--- Data Enclosed Below ---

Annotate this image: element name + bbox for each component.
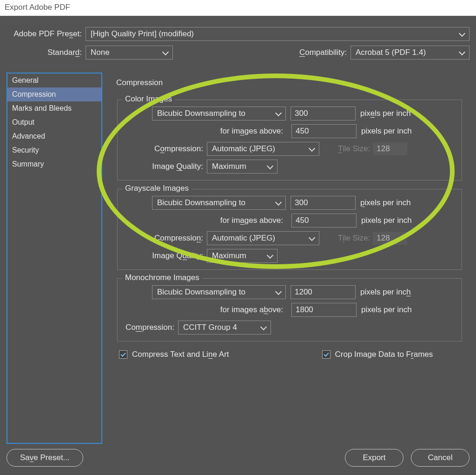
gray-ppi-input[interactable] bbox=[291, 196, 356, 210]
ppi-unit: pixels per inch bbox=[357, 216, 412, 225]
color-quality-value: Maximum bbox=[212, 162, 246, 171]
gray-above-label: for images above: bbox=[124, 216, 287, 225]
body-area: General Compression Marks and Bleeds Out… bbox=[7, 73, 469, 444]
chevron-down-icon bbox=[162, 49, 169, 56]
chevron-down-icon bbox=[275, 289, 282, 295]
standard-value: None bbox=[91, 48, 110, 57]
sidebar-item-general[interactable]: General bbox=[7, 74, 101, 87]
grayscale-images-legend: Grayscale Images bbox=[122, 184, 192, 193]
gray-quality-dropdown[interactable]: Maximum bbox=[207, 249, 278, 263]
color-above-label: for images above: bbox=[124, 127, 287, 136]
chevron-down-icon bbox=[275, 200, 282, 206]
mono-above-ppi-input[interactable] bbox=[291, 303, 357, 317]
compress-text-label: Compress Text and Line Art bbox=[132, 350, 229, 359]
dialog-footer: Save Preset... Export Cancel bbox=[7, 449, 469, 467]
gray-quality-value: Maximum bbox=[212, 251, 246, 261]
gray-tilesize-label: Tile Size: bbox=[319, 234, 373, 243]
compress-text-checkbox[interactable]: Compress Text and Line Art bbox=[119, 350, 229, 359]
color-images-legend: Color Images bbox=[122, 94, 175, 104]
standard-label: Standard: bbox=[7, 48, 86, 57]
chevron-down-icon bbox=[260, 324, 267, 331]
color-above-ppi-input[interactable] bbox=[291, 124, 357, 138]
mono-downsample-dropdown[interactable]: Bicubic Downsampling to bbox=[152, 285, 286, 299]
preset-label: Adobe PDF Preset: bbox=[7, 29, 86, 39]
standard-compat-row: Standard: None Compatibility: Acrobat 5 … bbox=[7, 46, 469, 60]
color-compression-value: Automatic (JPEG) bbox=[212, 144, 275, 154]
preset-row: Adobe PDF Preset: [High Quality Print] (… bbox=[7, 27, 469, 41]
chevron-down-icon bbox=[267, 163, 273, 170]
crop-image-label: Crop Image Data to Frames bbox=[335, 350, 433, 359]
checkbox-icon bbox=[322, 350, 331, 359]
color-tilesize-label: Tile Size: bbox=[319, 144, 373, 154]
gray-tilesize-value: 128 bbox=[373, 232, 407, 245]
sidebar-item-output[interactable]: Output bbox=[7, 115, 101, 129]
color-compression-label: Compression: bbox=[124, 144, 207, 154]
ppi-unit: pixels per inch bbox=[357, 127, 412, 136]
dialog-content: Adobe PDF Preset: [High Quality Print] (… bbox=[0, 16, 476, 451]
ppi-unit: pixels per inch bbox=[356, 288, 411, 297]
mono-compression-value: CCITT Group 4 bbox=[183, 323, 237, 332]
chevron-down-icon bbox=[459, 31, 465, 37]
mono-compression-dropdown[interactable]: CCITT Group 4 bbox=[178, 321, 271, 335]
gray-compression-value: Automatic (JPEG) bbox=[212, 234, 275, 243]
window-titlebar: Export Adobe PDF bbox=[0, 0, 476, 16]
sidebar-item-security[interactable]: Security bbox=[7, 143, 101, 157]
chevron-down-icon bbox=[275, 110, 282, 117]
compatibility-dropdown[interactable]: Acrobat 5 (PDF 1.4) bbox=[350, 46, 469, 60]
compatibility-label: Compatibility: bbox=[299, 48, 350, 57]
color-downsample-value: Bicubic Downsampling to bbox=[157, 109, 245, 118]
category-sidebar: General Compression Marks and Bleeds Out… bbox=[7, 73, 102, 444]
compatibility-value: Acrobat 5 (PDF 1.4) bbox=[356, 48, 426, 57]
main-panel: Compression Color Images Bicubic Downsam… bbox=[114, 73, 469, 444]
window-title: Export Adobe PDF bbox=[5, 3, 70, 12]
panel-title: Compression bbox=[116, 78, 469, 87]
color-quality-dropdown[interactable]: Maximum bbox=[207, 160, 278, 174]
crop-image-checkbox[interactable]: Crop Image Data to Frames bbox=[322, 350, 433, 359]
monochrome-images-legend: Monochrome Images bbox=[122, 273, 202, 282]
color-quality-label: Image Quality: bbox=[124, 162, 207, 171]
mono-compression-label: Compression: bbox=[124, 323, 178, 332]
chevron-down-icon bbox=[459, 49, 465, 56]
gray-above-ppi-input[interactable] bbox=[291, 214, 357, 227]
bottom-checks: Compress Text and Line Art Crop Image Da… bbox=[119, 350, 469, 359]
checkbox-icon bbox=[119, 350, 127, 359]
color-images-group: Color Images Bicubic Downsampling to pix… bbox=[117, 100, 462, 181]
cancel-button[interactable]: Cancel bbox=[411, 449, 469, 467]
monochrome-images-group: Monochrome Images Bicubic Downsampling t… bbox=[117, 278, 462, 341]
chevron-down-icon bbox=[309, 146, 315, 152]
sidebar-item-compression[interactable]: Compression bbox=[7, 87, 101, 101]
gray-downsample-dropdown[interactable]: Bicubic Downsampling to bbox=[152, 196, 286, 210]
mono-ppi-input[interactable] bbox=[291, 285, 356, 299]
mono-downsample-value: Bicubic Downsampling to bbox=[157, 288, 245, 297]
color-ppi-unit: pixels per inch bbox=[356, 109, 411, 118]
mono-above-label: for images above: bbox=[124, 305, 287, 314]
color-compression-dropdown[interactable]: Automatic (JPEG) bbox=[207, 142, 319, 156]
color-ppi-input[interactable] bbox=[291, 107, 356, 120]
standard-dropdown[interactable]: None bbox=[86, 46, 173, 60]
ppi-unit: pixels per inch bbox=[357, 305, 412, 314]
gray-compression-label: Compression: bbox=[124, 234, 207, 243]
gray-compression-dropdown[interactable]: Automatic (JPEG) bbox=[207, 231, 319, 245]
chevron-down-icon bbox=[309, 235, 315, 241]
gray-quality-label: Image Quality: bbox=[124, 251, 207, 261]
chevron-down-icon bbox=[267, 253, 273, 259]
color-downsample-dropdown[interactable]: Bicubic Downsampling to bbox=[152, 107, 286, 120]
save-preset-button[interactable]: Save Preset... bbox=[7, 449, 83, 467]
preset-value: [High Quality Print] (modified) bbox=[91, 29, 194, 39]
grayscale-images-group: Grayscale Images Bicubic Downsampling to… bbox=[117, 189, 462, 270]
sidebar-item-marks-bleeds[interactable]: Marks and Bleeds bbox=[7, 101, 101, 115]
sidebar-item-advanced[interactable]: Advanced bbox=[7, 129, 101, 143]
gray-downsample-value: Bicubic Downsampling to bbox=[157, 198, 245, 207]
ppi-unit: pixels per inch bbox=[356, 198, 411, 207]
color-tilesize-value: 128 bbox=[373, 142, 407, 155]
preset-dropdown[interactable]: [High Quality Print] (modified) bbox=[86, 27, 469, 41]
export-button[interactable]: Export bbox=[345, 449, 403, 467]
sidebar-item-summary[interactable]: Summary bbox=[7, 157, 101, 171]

--- End of Enclosed Data ---
--- Data Enclosed Below ---

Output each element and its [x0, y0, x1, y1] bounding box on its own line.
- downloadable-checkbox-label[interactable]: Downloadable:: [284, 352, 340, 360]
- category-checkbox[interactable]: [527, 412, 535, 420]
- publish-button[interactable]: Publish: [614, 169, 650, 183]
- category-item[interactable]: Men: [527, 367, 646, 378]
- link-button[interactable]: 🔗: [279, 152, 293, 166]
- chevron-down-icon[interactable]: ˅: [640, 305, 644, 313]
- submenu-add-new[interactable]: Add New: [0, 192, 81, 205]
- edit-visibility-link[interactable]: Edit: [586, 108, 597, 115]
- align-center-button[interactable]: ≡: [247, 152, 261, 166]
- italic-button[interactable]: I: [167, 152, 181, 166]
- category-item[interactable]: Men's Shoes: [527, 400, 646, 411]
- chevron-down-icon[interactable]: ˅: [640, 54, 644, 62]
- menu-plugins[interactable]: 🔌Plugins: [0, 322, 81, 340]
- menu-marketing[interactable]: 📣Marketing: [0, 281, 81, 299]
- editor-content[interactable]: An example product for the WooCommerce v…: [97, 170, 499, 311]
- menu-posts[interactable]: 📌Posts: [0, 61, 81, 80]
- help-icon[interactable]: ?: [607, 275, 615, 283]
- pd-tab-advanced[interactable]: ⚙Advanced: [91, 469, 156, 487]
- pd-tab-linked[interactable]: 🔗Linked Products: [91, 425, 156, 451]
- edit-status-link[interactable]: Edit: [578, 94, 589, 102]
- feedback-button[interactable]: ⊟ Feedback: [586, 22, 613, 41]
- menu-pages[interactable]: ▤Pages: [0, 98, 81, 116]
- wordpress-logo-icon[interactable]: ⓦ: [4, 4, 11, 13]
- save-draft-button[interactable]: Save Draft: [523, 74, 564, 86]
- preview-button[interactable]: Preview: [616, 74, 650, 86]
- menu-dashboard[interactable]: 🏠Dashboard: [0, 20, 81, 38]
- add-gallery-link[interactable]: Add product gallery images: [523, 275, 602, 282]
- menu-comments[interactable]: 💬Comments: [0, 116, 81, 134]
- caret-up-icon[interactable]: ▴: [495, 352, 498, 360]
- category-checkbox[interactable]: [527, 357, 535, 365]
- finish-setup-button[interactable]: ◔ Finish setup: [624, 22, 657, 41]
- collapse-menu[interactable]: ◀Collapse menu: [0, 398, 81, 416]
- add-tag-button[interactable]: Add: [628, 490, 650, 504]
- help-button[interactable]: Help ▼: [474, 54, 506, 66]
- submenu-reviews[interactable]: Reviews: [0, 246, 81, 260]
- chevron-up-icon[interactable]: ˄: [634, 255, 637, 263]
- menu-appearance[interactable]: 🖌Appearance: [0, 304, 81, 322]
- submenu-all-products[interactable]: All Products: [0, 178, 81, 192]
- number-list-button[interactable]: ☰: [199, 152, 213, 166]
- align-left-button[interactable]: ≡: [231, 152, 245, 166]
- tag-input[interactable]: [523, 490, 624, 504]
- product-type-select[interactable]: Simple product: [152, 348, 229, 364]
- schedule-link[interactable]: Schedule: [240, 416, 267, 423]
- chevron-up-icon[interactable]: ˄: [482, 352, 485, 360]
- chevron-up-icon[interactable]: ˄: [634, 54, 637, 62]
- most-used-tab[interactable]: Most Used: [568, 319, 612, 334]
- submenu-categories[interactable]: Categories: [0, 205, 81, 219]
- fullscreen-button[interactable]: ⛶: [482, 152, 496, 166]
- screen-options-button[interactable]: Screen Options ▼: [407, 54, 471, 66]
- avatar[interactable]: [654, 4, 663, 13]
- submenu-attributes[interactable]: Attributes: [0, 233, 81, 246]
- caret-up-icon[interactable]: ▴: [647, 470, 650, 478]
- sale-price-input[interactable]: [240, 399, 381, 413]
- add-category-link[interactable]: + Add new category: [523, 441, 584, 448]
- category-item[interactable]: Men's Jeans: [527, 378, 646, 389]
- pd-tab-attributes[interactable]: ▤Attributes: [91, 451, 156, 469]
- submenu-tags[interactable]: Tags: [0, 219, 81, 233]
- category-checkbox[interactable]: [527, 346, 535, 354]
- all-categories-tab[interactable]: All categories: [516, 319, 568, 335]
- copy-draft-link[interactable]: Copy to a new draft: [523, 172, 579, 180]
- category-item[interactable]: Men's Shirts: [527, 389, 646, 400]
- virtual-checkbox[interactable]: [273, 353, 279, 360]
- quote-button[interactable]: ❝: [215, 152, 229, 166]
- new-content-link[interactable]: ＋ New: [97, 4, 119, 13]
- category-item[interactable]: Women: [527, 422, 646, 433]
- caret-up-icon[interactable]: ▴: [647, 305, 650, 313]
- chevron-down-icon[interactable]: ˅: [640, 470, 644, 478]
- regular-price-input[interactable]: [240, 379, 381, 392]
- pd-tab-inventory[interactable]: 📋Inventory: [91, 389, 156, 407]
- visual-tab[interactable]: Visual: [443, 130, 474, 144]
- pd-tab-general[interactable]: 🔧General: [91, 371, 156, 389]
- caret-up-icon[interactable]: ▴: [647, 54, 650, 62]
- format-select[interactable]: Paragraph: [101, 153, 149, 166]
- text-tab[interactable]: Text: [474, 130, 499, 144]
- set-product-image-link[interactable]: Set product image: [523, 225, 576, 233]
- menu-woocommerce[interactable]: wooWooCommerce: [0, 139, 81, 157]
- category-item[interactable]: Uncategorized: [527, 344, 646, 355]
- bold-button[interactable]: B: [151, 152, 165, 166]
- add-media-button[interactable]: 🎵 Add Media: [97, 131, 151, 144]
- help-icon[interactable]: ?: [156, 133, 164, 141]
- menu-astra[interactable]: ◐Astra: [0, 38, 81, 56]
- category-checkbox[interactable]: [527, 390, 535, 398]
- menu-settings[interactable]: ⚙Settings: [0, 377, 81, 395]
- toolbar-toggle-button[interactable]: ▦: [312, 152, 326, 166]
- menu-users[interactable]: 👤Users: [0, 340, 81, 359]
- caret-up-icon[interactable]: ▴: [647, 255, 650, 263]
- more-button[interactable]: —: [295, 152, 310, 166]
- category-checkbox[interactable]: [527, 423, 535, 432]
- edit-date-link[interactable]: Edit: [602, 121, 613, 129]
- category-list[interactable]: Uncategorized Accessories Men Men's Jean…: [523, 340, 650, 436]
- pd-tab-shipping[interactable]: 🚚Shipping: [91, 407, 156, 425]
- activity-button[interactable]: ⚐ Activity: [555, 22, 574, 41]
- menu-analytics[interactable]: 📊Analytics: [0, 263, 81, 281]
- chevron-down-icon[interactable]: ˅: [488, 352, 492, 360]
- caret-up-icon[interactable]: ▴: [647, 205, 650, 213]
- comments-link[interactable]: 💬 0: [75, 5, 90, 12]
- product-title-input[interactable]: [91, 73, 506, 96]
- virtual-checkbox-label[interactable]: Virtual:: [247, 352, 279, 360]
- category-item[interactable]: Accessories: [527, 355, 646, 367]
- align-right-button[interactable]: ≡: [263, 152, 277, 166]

--- End of Enclosed Data ---
--- Data Enclosed Below ---

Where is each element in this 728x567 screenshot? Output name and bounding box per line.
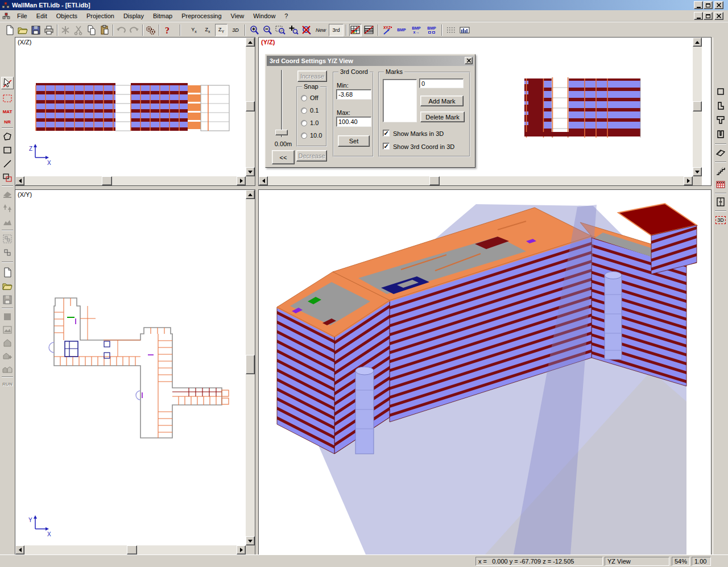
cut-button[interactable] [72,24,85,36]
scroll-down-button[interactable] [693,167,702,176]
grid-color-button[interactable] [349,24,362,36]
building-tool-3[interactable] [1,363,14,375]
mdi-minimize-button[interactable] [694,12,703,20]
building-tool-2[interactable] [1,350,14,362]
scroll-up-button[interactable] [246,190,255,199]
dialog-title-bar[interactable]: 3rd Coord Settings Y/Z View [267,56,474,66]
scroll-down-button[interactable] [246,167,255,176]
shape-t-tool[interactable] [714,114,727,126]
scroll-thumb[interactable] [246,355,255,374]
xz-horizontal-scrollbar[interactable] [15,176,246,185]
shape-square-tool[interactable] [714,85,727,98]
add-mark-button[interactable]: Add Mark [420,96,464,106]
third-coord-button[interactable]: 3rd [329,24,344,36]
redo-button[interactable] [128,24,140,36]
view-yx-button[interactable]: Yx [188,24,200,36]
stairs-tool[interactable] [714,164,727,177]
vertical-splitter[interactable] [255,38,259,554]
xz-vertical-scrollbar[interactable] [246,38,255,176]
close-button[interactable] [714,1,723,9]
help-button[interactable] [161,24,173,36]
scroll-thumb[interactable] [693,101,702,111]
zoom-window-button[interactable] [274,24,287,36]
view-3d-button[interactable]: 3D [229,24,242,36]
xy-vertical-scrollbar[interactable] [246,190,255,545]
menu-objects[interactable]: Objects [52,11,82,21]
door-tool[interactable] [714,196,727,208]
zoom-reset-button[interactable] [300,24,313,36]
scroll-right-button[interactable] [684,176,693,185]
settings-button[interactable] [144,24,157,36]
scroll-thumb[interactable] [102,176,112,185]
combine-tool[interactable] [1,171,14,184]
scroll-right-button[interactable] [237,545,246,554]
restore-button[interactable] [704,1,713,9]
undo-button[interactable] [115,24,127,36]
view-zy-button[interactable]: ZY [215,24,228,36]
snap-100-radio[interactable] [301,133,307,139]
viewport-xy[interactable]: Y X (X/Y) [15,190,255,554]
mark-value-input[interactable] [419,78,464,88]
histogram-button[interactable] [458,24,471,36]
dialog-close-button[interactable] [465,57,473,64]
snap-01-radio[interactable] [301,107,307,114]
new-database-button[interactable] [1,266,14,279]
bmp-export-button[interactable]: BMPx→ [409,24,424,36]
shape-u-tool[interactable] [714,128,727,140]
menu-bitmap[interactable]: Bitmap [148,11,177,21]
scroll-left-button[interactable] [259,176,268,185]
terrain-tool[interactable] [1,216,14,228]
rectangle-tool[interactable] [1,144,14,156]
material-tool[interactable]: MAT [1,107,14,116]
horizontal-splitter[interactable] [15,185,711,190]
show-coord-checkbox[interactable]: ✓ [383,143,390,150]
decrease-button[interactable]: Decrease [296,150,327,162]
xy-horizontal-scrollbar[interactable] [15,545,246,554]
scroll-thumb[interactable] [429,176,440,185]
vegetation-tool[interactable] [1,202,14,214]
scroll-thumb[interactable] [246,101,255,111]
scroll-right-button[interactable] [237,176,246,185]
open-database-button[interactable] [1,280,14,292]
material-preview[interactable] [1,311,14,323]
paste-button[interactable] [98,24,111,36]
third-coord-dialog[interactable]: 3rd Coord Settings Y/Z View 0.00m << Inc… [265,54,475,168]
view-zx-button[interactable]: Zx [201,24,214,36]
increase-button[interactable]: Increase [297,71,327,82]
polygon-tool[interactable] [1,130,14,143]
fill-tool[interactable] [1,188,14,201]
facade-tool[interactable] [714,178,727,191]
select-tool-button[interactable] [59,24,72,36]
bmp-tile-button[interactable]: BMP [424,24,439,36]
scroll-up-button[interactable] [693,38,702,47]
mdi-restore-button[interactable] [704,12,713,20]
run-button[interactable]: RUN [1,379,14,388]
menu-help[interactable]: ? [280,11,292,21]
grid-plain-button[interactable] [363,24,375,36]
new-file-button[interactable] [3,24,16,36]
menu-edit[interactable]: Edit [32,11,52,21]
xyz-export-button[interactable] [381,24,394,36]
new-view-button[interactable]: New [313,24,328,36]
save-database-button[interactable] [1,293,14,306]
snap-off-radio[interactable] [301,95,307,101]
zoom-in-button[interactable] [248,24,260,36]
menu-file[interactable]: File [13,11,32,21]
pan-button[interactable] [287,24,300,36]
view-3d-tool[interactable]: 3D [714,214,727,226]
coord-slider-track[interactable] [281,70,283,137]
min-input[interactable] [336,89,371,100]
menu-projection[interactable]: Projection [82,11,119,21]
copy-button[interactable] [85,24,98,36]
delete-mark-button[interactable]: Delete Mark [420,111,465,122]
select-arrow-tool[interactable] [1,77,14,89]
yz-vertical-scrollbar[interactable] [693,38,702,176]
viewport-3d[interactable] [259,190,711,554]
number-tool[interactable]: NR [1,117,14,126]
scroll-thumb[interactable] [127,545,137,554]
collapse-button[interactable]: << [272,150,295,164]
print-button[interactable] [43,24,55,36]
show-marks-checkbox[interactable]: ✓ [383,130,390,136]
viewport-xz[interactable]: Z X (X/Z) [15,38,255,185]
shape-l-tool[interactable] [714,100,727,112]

--- End of Enclosed Data ---

Exercise details
Track down every line of the material containing the string "Products", and copy it.

Response to the exercise
- pd-tab-linked[interactable]: 🔗Linked Products: [91, 425, 156, 451]
- submenu-all-products[interactable]: All Products: [0, 178, 81, 192]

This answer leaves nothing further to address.